The second playground ever to have been designed by and built for teenage girls is in the city of Yangon in Myanmar. (At least as far as we know it’s the second, please do write and tell is if you’ve found another one.)
The project was put together by local social enterprise Doh Eain, which means Our Home. They specialise in community-focussed regeneration of urban space, and in the course of their work came to realise that teenage girls felt very marginalised in the city. As in many places, girls felt unsafe and pressurised to stay at home, but Yangon, the largest city in Myanmar, has very particular problems too; not only verbal harassment but unwanted groping is a huge problem in public places.
Because of this, girls didn’t feel that even parks were safe places for them to go. So it felt particularly important for them to have their own space in the city. Creating that mean that the girls were at the centre of the process from the start.
They developed the vision, worked out the layout and then presented their ideas to the neighbourhood.

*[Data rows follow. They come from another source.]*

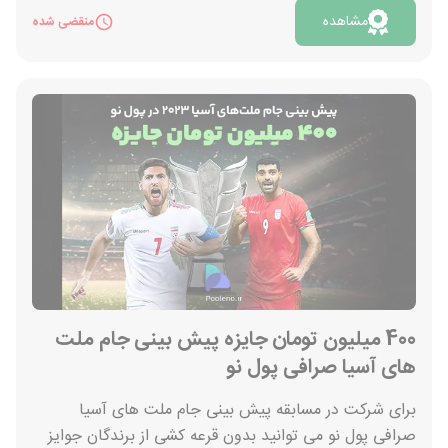
باید 50 هزار سکه جمع کنید که معادل 50 هزار تومان است.
مشاهده
منقضی شده
با انجام بازی و ماموریت های آن به صورت زیر می‌توانید
سکه های خود را افزایش دهید. - هر 4 ساعت یکبار
می‌توانید 10 ضربه پنالتی بزنید و با زدن هر گل 50 امتیاز
بدست آورید. - با پاسخ به سوالات فوتبالی در مورد جام
جهانی - تماشای ویدیوهای تبلیغاتی - دعوت دوستان - شارژ
کیف پول - خرید طلا و انجام معامله - احراز هویت پیشرفته -
دنبال کردن شبکه های اجتماعی باکسب رتبه بالاتر در بازی،
ضریب شما هم بالاتر می‌رود که باعث بیشتر شدن سکه های
شما خواهد شد. که این ضریب از 2 الی 100 هم می‌تواند
باشد. همچنین هر هفته به 50 نفر از شرکت کنندگان جایزه
یک میلیون تومانی به قید قرعه اهدا میشود. جهت ورود به
بازی جام پنالتی پول نو روی «مشاهده» کلیک کن.
400 میلیون تومان جایزه پیش بینی جام ملت
های آسیا صرافی پول نو
برای شرکت در مسابقه پیش بینی جام ملت های آسیا
صرافی پول نو می توانید بدون قرعه کشی از برندگان جوایز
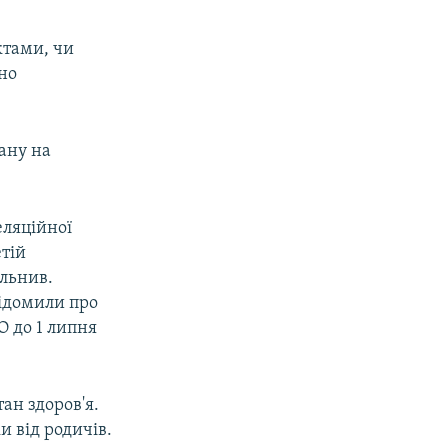
ктами, чи
сно
ану на
еляційної
етій
ольнив.
відомили про
О до 1 липня
тан здоров'я.
и від родичів.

The final design was a playground divided into different areas, so that there is always room for a different group.
It has high spaces with plenty of space to hang out and chat.
Not only have they created a great park, the fact that the girls designed the park themselves has given them a sense of agency and being recognised.
And it has swings. Of course it has swings.
Not only have they created a great park, the fact that the girls designed the park themselves has given them a sense of agency and being recognised.
But perhaps the most crucial thing is that the park exists in the first place. It represents to all girls, not just the ones who built it, that they have a right not just to be in public space but to feel safe there. And as such it’s a very important design indeed.